Get the binary (for build only)

  1. Request a trial: https://www.arpe.io/get-your-fastbcp-trial/
  2. Rename the downloaded file to fastbcp and ensure it is executable if testing locally:
    chmod +x fastbcp
  3. Place it at the repository root (beside Dockerfile).

Build

docker build -t fastbcp:latest .
docker run --rm fastbcp:latest --version

Run FastBCP

This container has ENTRYPOINT set to the fastbcp binary. Any arguments you pass to docker run are forwarded to FastBCP.

docker run --rm fastbcp:latest --help

License

Since 0.28.0, pass the license content directly via --license "…". Several

Prebuilt image on dockerhub

You can also use a prebuilt image on DockerHub that already include the binary. You must provide your own license at runtime.

  • dockerhub versions/releases are aligned with the fastbcp versions/releases.
docker pull aetp/fastbcp:latest

or

docker pull aetp/fastbcp:v0.28.3

Usage

the docker image use as entrypoint the fastbcp binary, so you can run it directly with parameters like defined in the FastBCP documentation.

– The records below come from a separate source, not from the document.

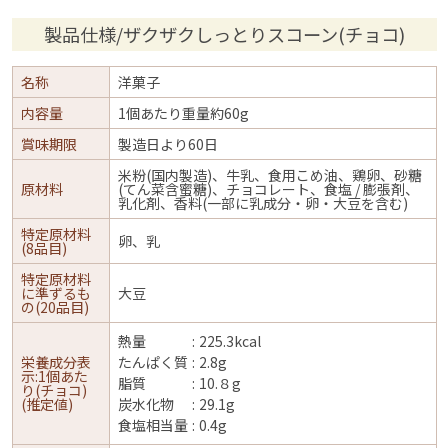
製品仕様/ザクザクしっとりスコーン(チョコ)
名称
洋菓子
内容量
1個あたり重量約60g
賞味期限
製造日より60日
米粉(国内製造)、牛乳、食用こめ油、鶏卵、砂糖
原材料
(てん菜含蜜糖)、チョコレート、食塩 / 膨張剤、
乳化剤、香料(一部に乳成分・卵・大豆を含む)
特定原材料
卵、乳
(8品目)
特定原材料
に準ずるも
大豆
の(20品目)
熱量
225.3kcal
栄養成分表
たんぱく質
2.8g
示:1個あた
脂質
10.８g
り(チョコ)
(推定値)
炭水化物
29.1g
食塩相当量
0.4g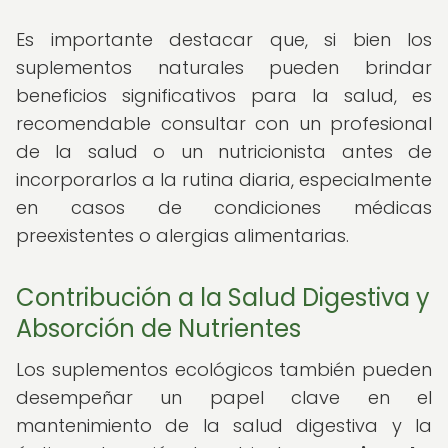
Es importante destacar que, si bien los
suplementos naturales pueden brindar
beneficios significativos para la salud, es
recomendable consultar con un profesional
de la salud o un nutricionista antes de
incorporarlos a la rutina diaria, especialmente
en casos de condiciones médicas
preexistentes o alergias alimentarias.
Contribución a la Salud Digestiva y
Absorción de Nutrientes
Los suplementos ecológicos también pueden
desempeñar un papel clave en el
mantenimiento de la salud digestiva y la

You can get the command line help using this

docker run --rm aetp/fastbcp:latest

You can get the version using this

docker run --rm aetp/fastbcp:latest --version

Samples

  • Export from sql server to parquet on S3:
export licenseContent = cat ./FastBCP.lic
docker run --rm  \
-e AWS_ACCESS_KEY_ID=${AWS_ACCESS_KEY_ID} \
-e AWS_SECRET_ACCESS_KEY=${AWS_SECRET_ACCESS_KEY} \
-e AWS_REGION=${AWS_REGION} \
aetp/fastbcp:latest \
--connectiontype "mssql" \
--server "host.docker.internal,1433" \
--user "FastUser" \
--password "FastPassword" \
--database "tpch_test" \
--query "SELECT * FROM dbo.orders where year(o_orderdate)=1998" \
--fileoutput "orders.parquet" \
--directory "s3://aetpftoutput/dockertest/" \
--paralleldegree 12 \
--parallelmethod "Ntile" \
--distributekeycolumn "o_orderkey" \
--merge false \
--license $licenseContent 

Good practice: prefer --env-file, Docker/Compose/Kubernetes secrets, or managed identities for cloud credentials. Avoid leaving the license content in shell history.

Volumes

  • /work – working directory (container WORKDIR)
  • /config – optional configuration directory (e.g. to store FastBCP_Settings.json for custom logging)
  • /data – target source/exports
  • /logs – logs directory (ensure that FastBCP_Settings.json is configured to write logs to this directory)

Other Examples

The exact parameters depend on your source and target settings. The snippets below illustrate the call pattern from Docker in a linux shell.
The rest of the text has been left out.